> [Instructions to follow]: Starting at the line that contains "Groupe René Gallais" and stopping at the line that contains "Senador de la República", restate each line of the records below exactly. Omit the pictures.

> [Material supplied]:
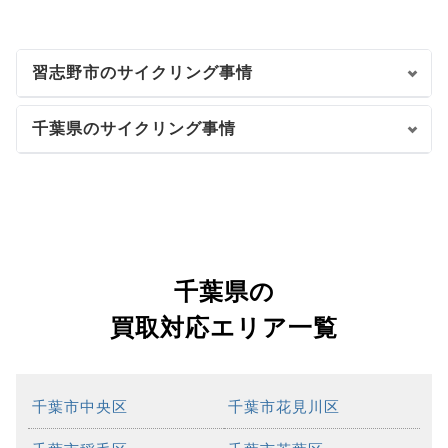
習志野市のサイクリング事情
千葉県のサイクリング事情
千葉県の
買取対応エリア一覧
千葉市中央区
千葉市花見川区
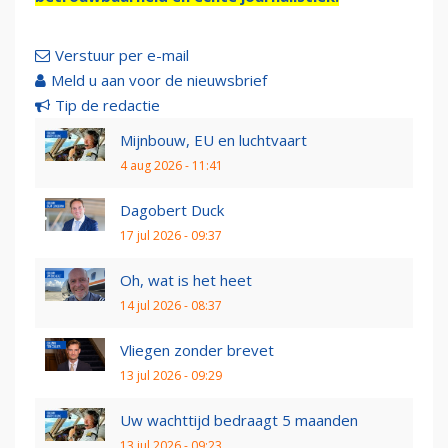
Verstuur per e-mail
Meld u aan voor de nieuwsbrief
Tip de redactie
Mijnbouw, EU en luchtvaart
4 aug 2026 - 11:41
Dagobert Duck
17 jul 2026 - 09:37
Oh, wat is het heet
14 jul 2026 - 08:37
Vliegen zonder brevet
13 jul 2026 - 09:29
Uw wachttijd bedraagt 5 maanden
13 jul 2026 - 09:23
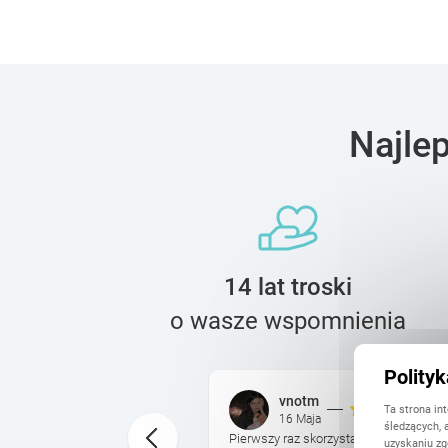
Najle
14 lat troski
o wasze wspomnienia
Polity
vnotm
Ta strona in
16 Maja
śledzących, 
ed świętami, dotarł jak
Pierwszy raz skorzystałam z usług Print
uzyskaniu zg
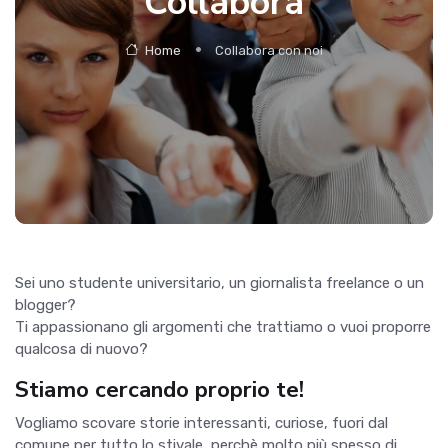
Collabora
Home
Collabora con noi
Sei uno studente universitario, un giornalista freelance o un
blogger?
Ti appassionano gli argomenti che trattiamo o vuoi proporre
qualcosa di nuovo?
Stiamo cercando proprio te!
Vogliamo scovare storie interessanti, curiose, fuori dal
comune per tutto lo stivale, perchè molto più spesso di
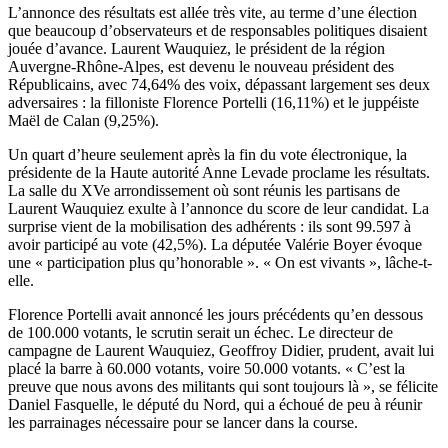
L’annonce des résultats est allée très vite, au terme d’une élection
que beaucoup d’observateurs et de responsables politiques disaient
jouée d’avance. Laurent Wauquiez, le président de la région
Auvergne-Rhône-Alpes, est devenu le nouveau président des
Républicains, avec 74,64% des voix, dépassant largement ses deux
adversaires : la filloniste Florence Portelli (16,11%) et le juppéiste
Maël de Calan (9,25%).
Un quart d’heure seulement après la fin du vote électronique, la
présidente de la Haute autorité Anne Levade proclame les résultats.
La salle du XVe arrondissement où sont réunis les partisans de
Laurent Wauquiez exulte à l’annonce du score de leur candidat. La
surprise vient de la mobilisation des adhérents : ils sont 99.597 à
avoir participé au vote (42,5%). La députée Valérie Boyer évoque
une « participation plus qu’honorable ». « On est vivants », lâche-t-
elle.
Florence Portelli avait annoncé les jours précédents qu’en dessous
de 100.000 votants, le scrutin serait un échec. Le directeur de
campagne de Laurent Wauquiez, Geoffroy Didier, prudent, avait lui
placé la barre à 60.000 votants, voire 50.000 votants. « C’est la
preuve que nous avons des militants qui sont toujours là », se félicite
Daniel Fasquelle, le député du Nord, qui a échoué de peu à réunir
les parrainages nécessaire pour se lancer dans la course.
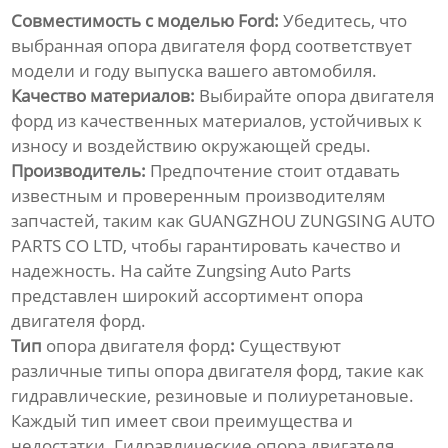
Совместимость с моделью Ford:
Убедитесь, что
выбранная
опора двигателя форд
соответствует
модели и году выпуска вашего автомобиля.
Качество материалов:
Выбирайте
опора двигателя
форд
из качественных материалов, устойчивых к
износу и воздействию окружающей среды.
Производитель:
Предпочтение стоит отдавать
известным и проверенным производителям
запчастей, таким как GUANGZHOU ZUNGSING AUTO
PARTS CO LTD, чтобы гарантировать качество и
надежность. На сайте
Zungsing Auto Parts
представлен широкий ассортимент
опора
двигателя форд
.
Тип
опора двигателя форд
:
Существуют
различные типы
опора двигателя форд
, такие как
гидравлические, резиновые и полиуретановые.
Каждый тип имеет свои преимущества и
недостатки. Гидравлические
опора двигателя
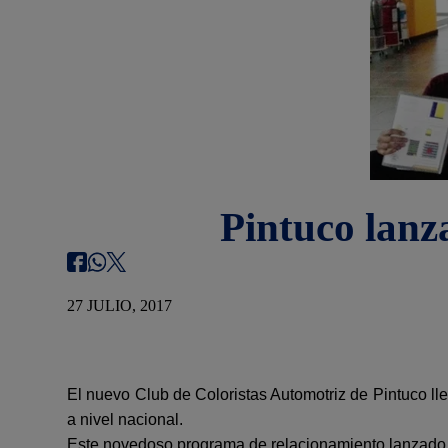
Pintuco lanz
27 JULIO, 2017
El nuevo Club de Coloristas Automotriz de Pintuco
ll
a nivel nacional.
Este novedoso programa de relacionamiento lanzado e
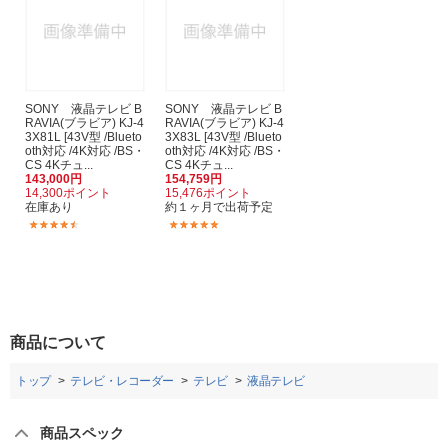
SONY 液晶テレビ B
SONY 液晶テレビ B
RAVIA(ブラビア) KJ-4
RAVIA(ブラビア) KJ-4
3X81L [43V型 /Blueto
3X83L [43V型 /Blueto
oth対応 /4K対応 /BS・
oth対応 /4K対応 /BS・
CS 4Kチュ...
CS 4Kチュ...
143,000円
154,759円
14,300ポイント
15,476ポイント
在庫あり
約１ヶ月で出荷予定
(7)
(2)
商品について
トップ
テレビ・レコーダー
テレビ
液晶テレビ
商品スペック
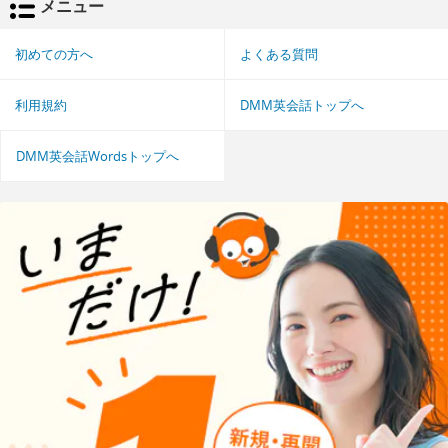
メニュー
初めての方へ
よくある質問
利用規約
DMM英会話トップへ
DMM英会話Wordsトップへ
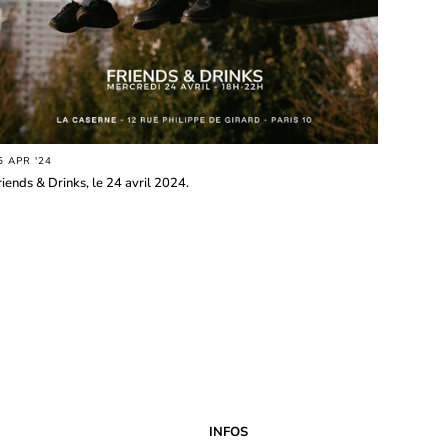
5 APR '24
riends & Drinks, le 24 avril 2024.
INFOS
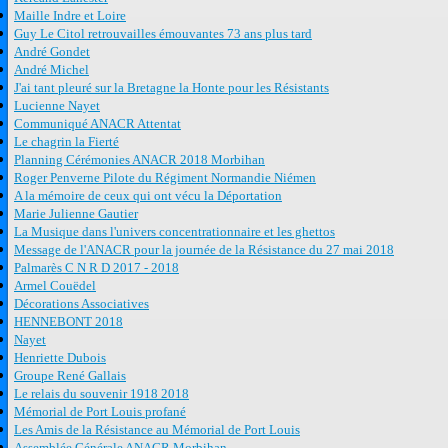
Maille Indre et Loire
Guy Le Citol retrouvailles émouvantes 73 ans plus tard
André Gondet
André Michel
J'ai tant pleuré sur la Bretagne la Honte pour les Résistants
Lucienne Nayet
Communiqué ANACR Attentat
Le chagrin la Fierté
Planning Cérémonies ANACR 2018 Morbihan
Roger Penverne Pilote du Régiment Normandie Niémen
A la mémoire de ceux qui ont vécu la Déportation
Marie Julienne Gautier
La Musique dans l'univers concentrationnaire et les ghettos
Message de l'ANACR pour la journée de la Résistance du 27 mai 2018
Palmarès C N R D 2017 - 2018
Armel Couëdel
Décorations Associatives
HENNEBONT 2018
Nayet
Henriette Dubois
Groupe René Gallais
Le relais du souvenir 1918 2018
Mémorial de Port Louis profané
Les Amis de la Résistance au Mémorial de Port Louis
Assemblée Générale ANACR Morbihan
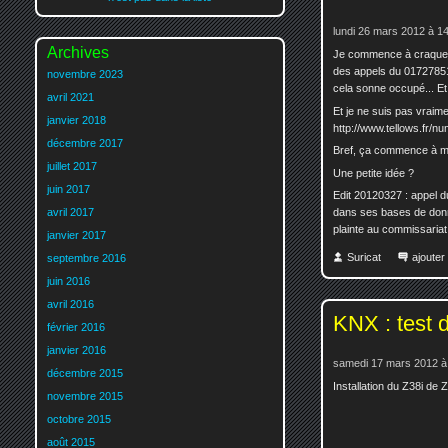
lundi 26 mars 2012 à 1
Archives
Je commence à craquer...
des appels du 01727851
novembre 2023
cela sonne occupé... Et
avril 2021
Et je ne suis pas vraim
janvier 2018
http://www.tellows.fr/
décembre 2017
Bref, ça commence à me
juillet 2017
Une petite idée ?
juin 2017
Edit 20120327 : appel du
avril 2017
dans ses bases de donné
plainte au commissariat..
janvier 2017
Suricat
ajoute
septembre 2016
juin 2016
avril 2016
KNX : test 
février 2016
janvier 2016
samedi 17 mars 2012 à
décembre 2015
Installation du Z38i de
novembre 2015
octobre 2015
août 2015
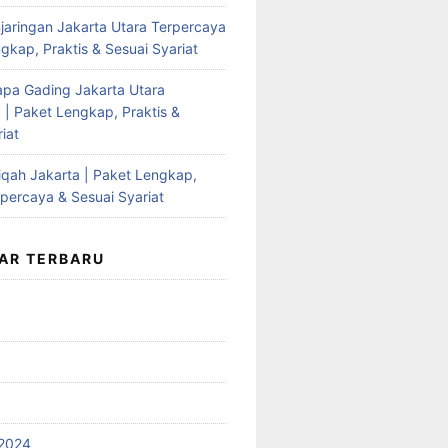
jaringan Jakarta Utara Terpercaya
gkap, Praktis & Sesuai Syariat
apa Gading Jakarta Utara
 | Paket Lengkap, Praktis &
iat
qah Jakarta | Paket Lengkap,
rpercaya & Sesuai Syariat
AR TERBARU
2024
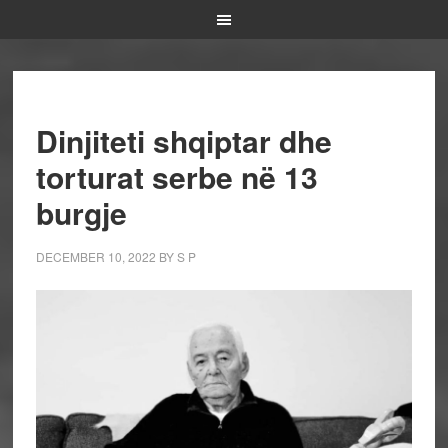
Dinjiteti shqiptar dhe
torturat serbe në 13
burgje
DECEMBER 10, 2022
BY
S P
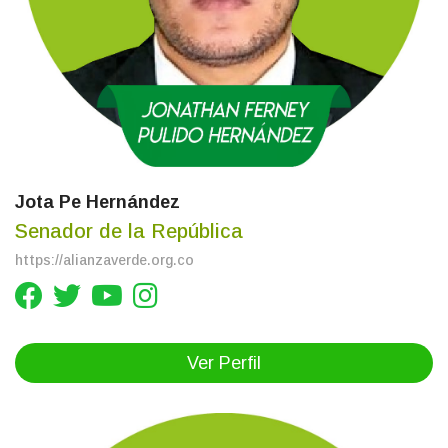
Jota Pe Hernández
Senador de la República
https://alianzaverde.org.co
Ver Perfil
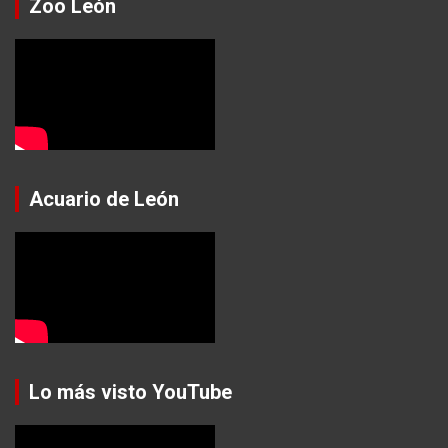
Zoo León
Acuario de León
Lo más visto YouTube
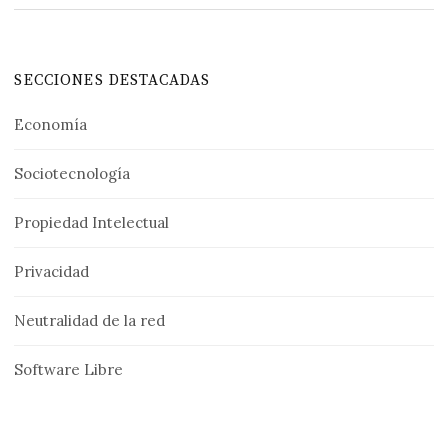
SECCIONES DESTACADAS
Economía
Sociotecnología
Propiedad Intelectual
Privacidad
Neutralidad de la red
Software Libre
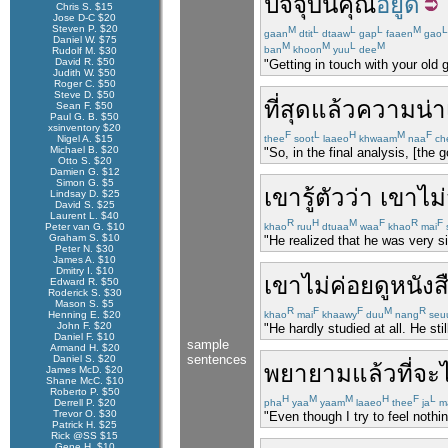
ปัจจุบัน
คุณ
อยู่ดี
Chris S. $15
Jose D-C $20
Steven P. $20
M
L
L
L
M
L
gaan
dtit
dtaaw
gap
faaen
gao
Daniel W. $75
M
M
L
M
ban
khoon
yuu
dee
Rudolf M. $30
David R. $50
"Getting in touch with your old g
Judith W. $50
Roger C. $50
Steve D. $50
ที่สุด
แล้ว
ความน่าเ
Sean F. $50
Paul G. B. $50
xsinventory $20
F
L
H
M
F
Nigel A. $15
thee
soot
laaeo
khwaam
naa
ch
Michael B. $20
"So, in the final analysis, [the 
Otto S. $20
Damien G. $12
Simon G. $5
เขา
รู้ตัว
ว่า
เขา
ไม
Lindsay D. $25
David S. $25
Laurent L. $40
R
H
M
F
R
F
Peter van G. $10
khao
ruu
dtuaa
waa
khao
mai
Graham S. $10
"He realized that he was very sic
Peter N. $30
James A. $10
Dmitry I. $10
เขา
ไม่ค่อย
ดู
หนังส
Edward R. $50
Roderick S. $30
Mason S. $5
R
F
F
M
R
Henning E. $20
khao
mai
khaawy
duu
nang
seu
John F. $20
"He hardly studied at all. He st
Daniel F. $10
sample
Armand H. $20
sentences
Daniel S. $20
พยายาม
แล้ว
ที่จะ
James McD. $20
Shane McC. $10
Roberto P. $50
H
M
M
H
F
L
Derrell P. $20
pha
yaa
yaam
laaeo
thee
ja
m
Trevor O. $30
"Even though I try to feel nothin
Patrick H. $25
Rick @SS $15
Gene H. $10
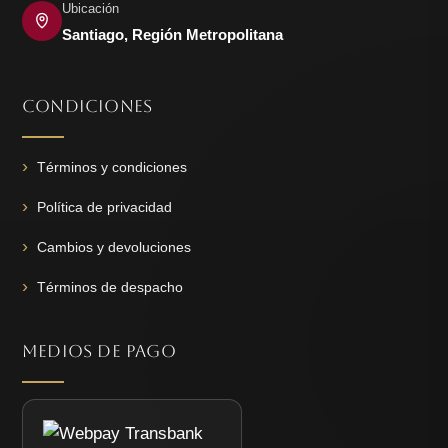
Ubicación
Santiago, Región Metropolitana
CONDICIONES
Términos y condiciones
Política de privacidad
Cambios y devoluciones
Términos de despacho
MEDIOS DE PAGO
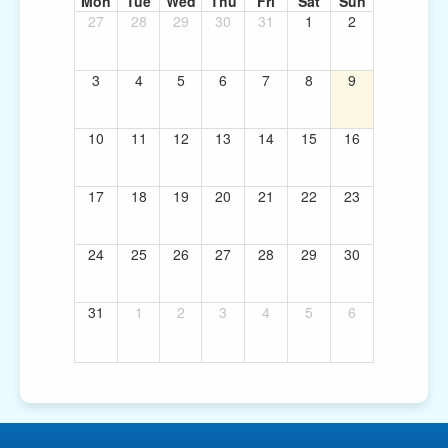
Mon
Tue
Wed
Thu
Fri
Sat
Sun
27
28
29
30
31
1
2
3
4
5
6
7
8
9
10
11
12
13
14
15
16
17
18
19
20
21
22
23
24
25
26
27
28
29
30
31
1
2
3
4
5
6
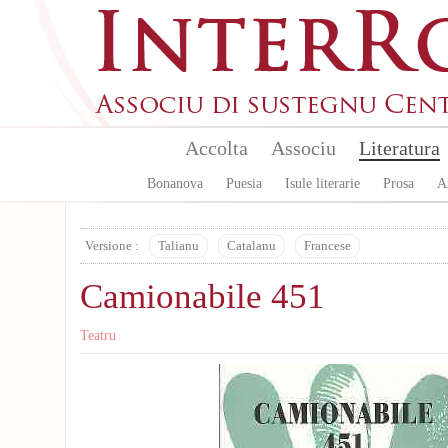
Aller au contenu principal
Accolta
Associu
Literatura
Bonanova
Puesia
Isule literarie
Prosa
A
Versione :
Talianu
Catalanu
Francese
Camionabile 451
Teatru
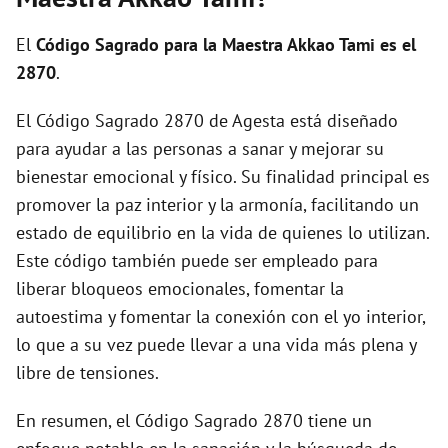
i
El
Código Sagrado para la Maestra Akkao Tami es el
d
2870
.
El Código Sagrado 2870 de Agesta está diseñado
e
para ayudar a las personas a sanar y mejorar su
bienestar emocional y físico. Su finalidad principal es
o
promover la paz interior y la armonía, facilitando un
estado de equilibrio en la vida de quienes lo utilizan.
Este código también puede ser empleado para
liberar bloqueos emocionales, fomentar la
autoestima y fomentar la conexión con el yo interior,
lo que a su vez puede llevar a una vida más plena y
libre de tensiones.
En resumen, el Código Sagrado 2870 tiene un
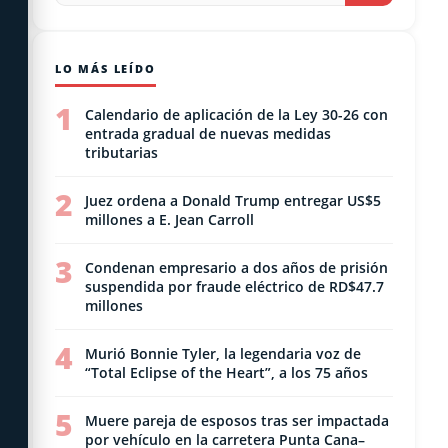
LO MÁS LEÍDO
1
Calendario de aplicación de la Ley 30-26 con
entrada gradual de nuevas medidas
tributarias
2
Juez ordena a Donald Trump entregar US$5
millones a E. Jean Carroll
3
Condenan empresario a dos años de prisión
suspendida por fraude eléctrico de RD$47.7
millones
4
Murió Bonnie Tyler, la legendaria voz de
“Total Eclipse of the Heart”, a los 75 años
5
Muere pareja de esposos tras ser impactada
por vehículo en la carretera Punta Cana–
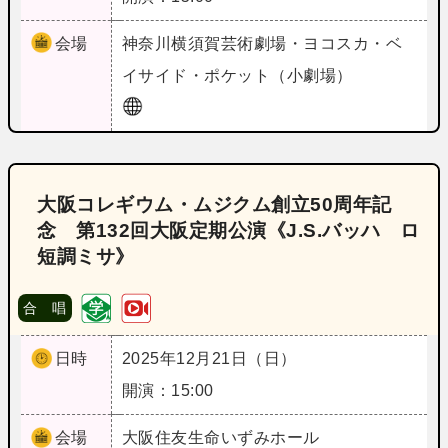
会場
神奈川
横須賀芸術劇場・ヨコスカ・ベ
イサイド・ポケット（小劇場）
大阪コレギウム・ムジクム創立50周年記
念 第132回大阪定期公演《J.S.バッハ ロ
短調ミサ》
合 唱
日時
2025年12月21日（日）
開演：15:00
会場
大阪
住友生命いずみホール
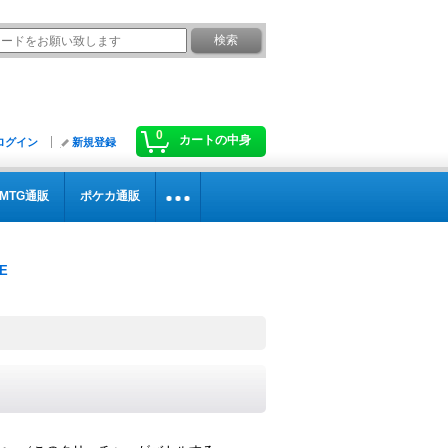
0
カートの中身
ログイン
新規登録
MTG通販
ポケカ通販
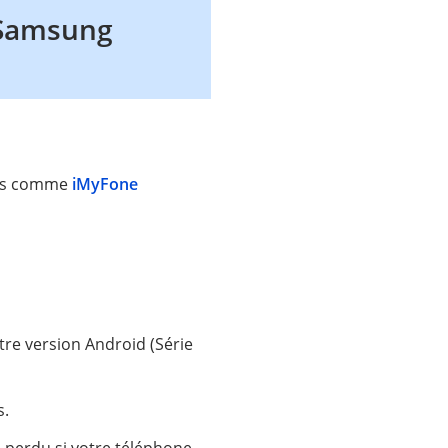
P Samsung
ions comme
iMyFone
tre version Android (Série
s.
s perdu si votre téléphone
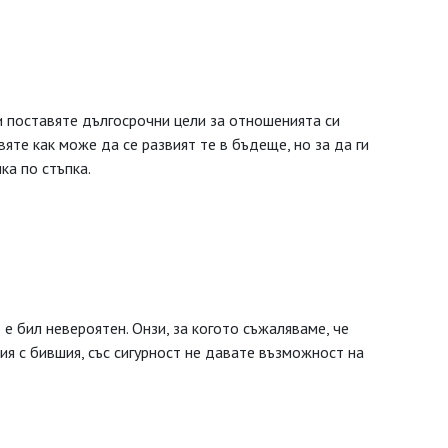
си поставяте дългосрочни цели за отношенията си
яте как може да се развият те в бъдеще, но за да ги
ка по стъпка.
е бил невероятен. Онзи, за когото съжаляваме, че
ия с бившия, със сигурност не давате възможност на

> [The answer]:
Groupe René Gallais
Le relais du souvenir 1918 2018
Mémorial de Port Louis profané
Les Amis de la Résistance au Mémorial de Port Louis
Assemblée Générale ANACR Morbihan
lundi 26 mars 2012 à 1
Archives
Je commence à craquer...
des appels du 01727851
novembre 2023
cela sonne occupé... Et
avril 2021
Et je ne suis pas vraim
janvier 2018
http://www.tellows.fr/
décembre 2017
Bref, ça commence à me
juillet 2017
Une petite idée ?
juin 2017
Edit 20120327 : appel du
avril 2017
dans ses bases de donné
plainte au commissariat..
janvier 2017
Suricat
ajoute
septembre 2016
juin 2016
avril 2016
KNX : test 
février 2016
janvier 2016
samedi 17 mars 2012 à
décembre 2015
Installation du Z38i de
novembre 2015
octobre 2015
août 2015
jaringan Jakarta Utara Terpercaya
gkap, Praktis & Sesuai Syariat
apa Gading Jakarta Utara
 | Paket Lengkap, Praktis &
iat
qah Jakarta | Paket Lengkap,
rpercaya & Sesuai Syariat
AR TERBARU
2024
Dinjiteti shqiptar dhe
torturat serbe në 13
burgje
DECEMBER 10, 2022
BY
S P
Jota Pe Hernández
Senador de la República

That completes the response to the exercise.